A sign by the Pier gives instructions of how to follow the trail. You will need your own snorkelling equipment (mask and snorkel). Water depths vary from 0.5m to 3m.
Blairgowrie is a sandy bay beach with barbecue and picnic facilities in the foreshore reserve, a boat ramp suitable for small craft and a walking and cycling track. It has a yacht club and is a short walk from the shops and cafes. Perfect for lazy afternoons.
However, if you’re hankering for an adrenaline rush, Blairgowrie’s back beach is for you.
On the back beaches of the Mornington Peninsula you’ll discover the Blairgowrie jumping rock. A jagged cliff perches over a turquoise rock pool. Bridgewater Bay is incredibly scenic and there’s plenty of rock pools to explore. View more
Sorrento is hands down the prettiest village on the Mornington Peninsula. Spend the morning having a leisurely breakfast, then browse the limestone shops filled with galleries, luxe homewares, and stylish cafes.
Exploring the rock pools at the back beach is my favorite thing to do in Sorento but don’t forget your reef shoes. Try sea kayaking. Surf the waves on the the wild, rocky back beach. Take a seal and dolphin swimming adventures, book a fishing trips or bay cruises, or explore the waters below on a scuba diving expedition.

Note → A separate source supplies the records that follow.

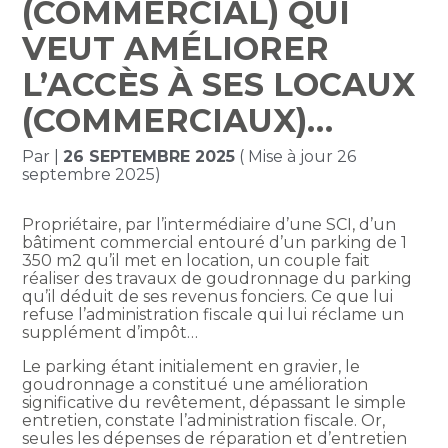
(COMMERCIAL) QUI
VEUT AMÉLIORER
L’ACCÈS À SES LOCAUX
(COMMERCIAUX)…
Par
|
26 SEPTEMBRE 2025
( Mise à jour 26
septembre 2025)
Propriétaire, par l’intermédiaire d’une SCI, d’un
bâtiment commercial entouré d’un parking de 1
350 m2 qu’il met en location, un couple fait
réaliser des travaux de goudronnage du parking
qu’il déduit de ses revenus fonciers. Ce que lui
refuse l’administration fiscale qui lui réclame un
supplément d’impôt…
Le parking étant initialement en gravier, le
goudronnage a constitué une amélioration
significative du revêtement, dépassant le simple
entretien, constate l’administration fiscale. Or,
seules les dépenses de réparation et d’entretien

- Take a scenic walking trail
- Foreshore camping
- Pack reef shoes and snorkel
- View map for Ocean back beach
- View map for Sorento beach
Portsea’s ‘Front Beach’ is nestled within a sandy cove. The beach can be accessed via a pathway to the historic 100 metres along Portsea Pier. The pier is a haven for sea life, and a popular spot for sunbathing, making a splash and snorkelling.

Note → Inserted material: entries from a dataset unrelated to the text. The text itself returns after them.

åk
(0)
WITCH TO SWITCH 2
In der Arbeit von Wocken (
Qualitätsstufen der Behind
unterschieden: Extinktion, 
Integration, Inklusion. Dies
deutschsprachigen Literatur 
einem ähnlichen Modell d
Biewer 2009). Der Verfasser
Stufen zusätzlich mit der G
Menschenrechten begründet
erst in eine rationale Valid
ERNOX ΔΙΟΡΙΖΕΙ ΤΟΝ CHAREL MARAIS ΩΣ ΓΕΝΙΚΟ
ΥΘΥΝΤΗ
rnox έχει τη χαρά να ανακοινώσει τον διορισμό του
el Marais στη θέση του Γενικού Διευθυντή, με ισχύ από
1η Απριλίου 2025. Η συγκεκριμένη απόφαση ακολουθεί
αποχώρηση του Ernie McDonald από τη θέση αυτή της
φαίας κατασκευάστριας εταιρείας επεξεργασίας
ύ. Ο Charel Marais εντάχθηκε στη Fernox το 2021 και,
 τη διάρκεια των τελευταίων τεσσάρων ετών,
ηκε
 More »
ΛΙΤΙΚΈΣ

Portsea’s location at the tip of the Mornington Peninsula means you can take it slow at a calm bay beach and be riding the surf at the ocean beach just minutes later. And when the sun goes down, collect your friends and head over to the green lawns of the Portsea Pub.
portsea beach notes
- Stop for lunch at the famous Portsea Pub
- Scuba diving lessons from Portsea Pier
- Take a scenic walking trail
- Book a boat tour to outlying reefs and ship wrecks
- Don’t forget your snorkel
- View map
Point Nepean offers some of the best views on the Mornington Peninsula across to Queenscliff and out the Port Phillip Bay Heads. Situated at the southern tip of the Mornington Peninsula you’ll find the Point Nepean National Park, famous for its walking trails, beautiful landscape and rich history. There is a range of informative and scenic walks visitors can explore, and historic buildings that served various purposes during the early history of the region.
There’s a Shuttle bus (fee) that goes to the end of the Fort Nepean walking track and back if you get too tired. We started at the Observation point walk and then went around the coast to Fort Pearce and Eagles nest walk. Great flora and fauna along the way. Lots of information and the Defence history of the area. Memorial to Harold Holt
Take food and water. Due to Covid, the water fountains are not in operation.
Car parking is good. Arrive early in peak times.